Auslöser für die neue Offenheit ist ein Schreiben von Bundeskanzler Friedrich Merz an Kommissionspräsidentin Ursula von der Leyen. Darin fordert der Kanzler, bei der Revision der Flottengrenzwerte auch hocheffiziente Verbrenner einzubeziehen. Laut Verkehrskommissar Apostolos Tzitzikostas kam das in Brüssel gut an: Der Brief sei „sehr positiv aufgenommen“ worden.
Diesel und Benziner nicht verteufeln: „Offen für alle Technologien“
Tzitzikostas betont im Handelsblatt-Gespräch, die EU müsse alle technologischen Entwicklungen berücksichtigen – einschließlich E-Fuels, Biokraftstoffen und weiteren emissionsarmen Alternativen. Ziel sei ein wirtschaftlich tragfähiger und sozial fairer Weg zur Klimaneutralität. Zwei weitere Kommissionsmitglieder bestätigten, dass klassische Verbrenner weiter gebaut werden dürfen, sofern sie mit CO₂-armen Kraftstoffen betrieben werden.
Die Kehrtwende kommt nicht aus dem Nichts. Die europäische und besonders die deutsche Autoindustrie steckt unter Druck: teure Transformation, wachsende Konkurrenz aus China, schwache Absatzmärkte. Viele Jobs hängen am Verbrenner, und mehrere EU-Staaten drängen auf mehr Flexibilität. Auch Vizekanzler Lars Klingbeil hatte sich zuletzt offen für Mischlösungen aus Elektro- und Verbrennertechnologie gezeigt.

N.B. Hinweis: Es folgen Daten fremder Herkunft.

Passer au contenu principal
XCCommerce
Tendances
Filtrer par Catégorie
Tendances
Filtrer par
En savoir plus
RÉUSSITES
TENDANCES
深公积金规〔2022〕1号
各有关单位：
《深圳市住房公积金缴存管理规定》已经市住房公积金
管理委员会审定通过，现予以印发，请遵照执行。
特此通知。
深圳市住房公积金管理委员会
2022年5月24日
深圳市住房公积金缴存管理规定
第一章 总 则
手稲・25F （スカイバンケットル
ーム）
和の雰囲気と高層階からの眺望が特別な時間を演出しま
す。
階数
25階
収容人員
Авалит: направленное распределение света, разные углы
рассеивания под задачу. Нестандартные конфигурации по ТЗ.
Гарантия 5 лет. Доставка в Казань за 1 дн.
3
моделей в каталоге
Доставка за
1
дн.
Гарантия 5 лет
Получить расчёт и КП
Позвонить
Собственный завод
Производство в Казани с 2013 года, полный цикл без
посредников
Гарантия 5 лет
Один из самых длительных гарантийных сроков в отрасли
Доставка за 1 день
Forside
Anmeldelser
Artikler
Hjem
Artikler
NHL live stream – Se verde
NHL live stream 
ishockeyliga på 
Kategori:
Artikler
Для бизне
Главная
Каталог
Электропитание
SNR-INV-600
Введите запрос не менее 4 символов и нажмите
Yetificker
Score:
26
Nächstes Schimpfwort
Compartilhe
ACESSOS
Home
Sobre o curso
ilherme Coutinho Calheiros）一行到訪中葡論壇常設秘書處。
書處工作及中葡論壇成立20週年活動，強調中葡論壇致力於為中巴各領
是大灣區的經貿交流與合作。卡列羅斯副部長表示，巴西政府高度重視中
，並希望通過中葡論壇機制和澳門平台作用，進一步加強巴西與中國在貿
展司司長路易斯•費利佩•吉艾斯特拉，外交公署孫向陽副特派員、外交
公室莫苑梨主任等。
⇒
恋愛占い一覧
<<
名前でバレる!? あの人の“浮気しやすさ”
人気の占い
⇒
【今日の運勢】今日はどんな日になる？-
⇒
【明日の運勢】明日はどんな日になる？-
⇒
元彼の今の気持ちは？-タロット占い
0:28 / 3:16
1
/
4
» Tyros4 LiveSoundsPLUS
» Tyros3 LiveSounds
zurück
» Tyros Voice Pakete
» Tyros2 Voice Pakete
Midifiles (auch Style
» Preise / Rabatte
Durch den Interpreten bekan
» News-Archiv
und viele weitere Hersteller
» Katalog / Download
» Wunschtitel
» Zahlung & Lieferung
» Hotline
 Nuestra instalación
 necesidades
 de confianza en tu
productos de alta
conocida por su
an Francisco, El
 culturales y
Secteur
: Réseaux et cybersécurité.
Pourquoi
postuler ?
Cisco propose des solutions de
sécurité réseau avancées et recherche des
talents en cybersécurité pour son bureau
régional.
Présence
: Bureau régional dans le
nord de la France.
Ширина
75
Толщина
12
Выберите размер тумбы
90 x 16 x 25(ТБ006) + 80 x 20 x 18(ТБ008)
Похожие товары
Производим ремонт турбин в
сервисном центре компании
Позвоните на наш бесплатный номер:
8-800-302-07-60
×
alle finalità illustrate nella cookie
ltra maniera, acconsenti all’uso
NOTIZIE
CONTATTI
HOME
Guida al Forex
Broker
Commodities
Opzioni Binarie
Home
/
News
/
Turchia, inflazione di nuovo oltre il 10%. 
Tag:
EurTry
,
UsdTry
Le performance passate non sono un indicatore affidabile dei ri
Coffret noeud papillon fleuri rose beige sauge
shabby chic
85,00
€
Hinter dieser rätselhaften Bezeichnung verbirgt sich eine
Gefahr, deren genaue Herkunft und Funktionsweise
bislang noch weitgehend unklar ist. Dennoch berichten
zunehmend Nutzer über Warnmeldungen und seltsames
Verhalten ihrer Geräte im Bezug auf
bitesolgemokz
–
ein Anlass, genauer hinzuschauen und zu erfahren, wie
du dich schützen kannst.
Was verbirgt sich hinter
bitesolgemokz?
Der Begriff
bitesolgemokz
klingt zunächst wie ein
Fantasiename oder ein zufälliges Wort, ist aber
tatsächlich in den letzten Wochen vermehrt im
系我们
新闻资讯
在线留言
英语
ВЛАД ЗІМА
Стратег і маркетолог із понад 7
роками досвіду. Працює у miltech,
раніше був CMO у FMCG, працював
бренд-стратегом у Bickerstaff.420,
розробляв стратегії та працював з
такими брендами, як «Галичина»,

Tzitzikostas mahnt, dass man zwar am Wechsel zur E-Mobilität festhalten wolle, aber nicht um jeden Preis. Man müsse „alle jüngsten geopolitischen Entwicklungen berücksichtigen“, so der griechische Kommissar. Und weiter: „Wir müssen darauf achten, unsere Wettbewerbsfähigkeit nicht zu gefährden und gleichzeitig der europäischen Industrie helfen, ihren technologischen Vorsprung zu halten.“
Neues „Autopaket“ verzögert sich leicht
Die EU-Kommission plant, die überarbeiteten Regeln im Rahmen eines großen „Autopakets“ vorzustellen. Darin sollen sowohl die CO₂-Flottengrenzwerte angepasst als auch neue Anreize für Elektroautos in Unternehmensflotten geschaffen werden. Eigentlich sollte das Paket am 10. Dezember kommen, doch laut Tzitzikostas könnte sich die Veröffentlichung noch um ein paar Wochen verzögern.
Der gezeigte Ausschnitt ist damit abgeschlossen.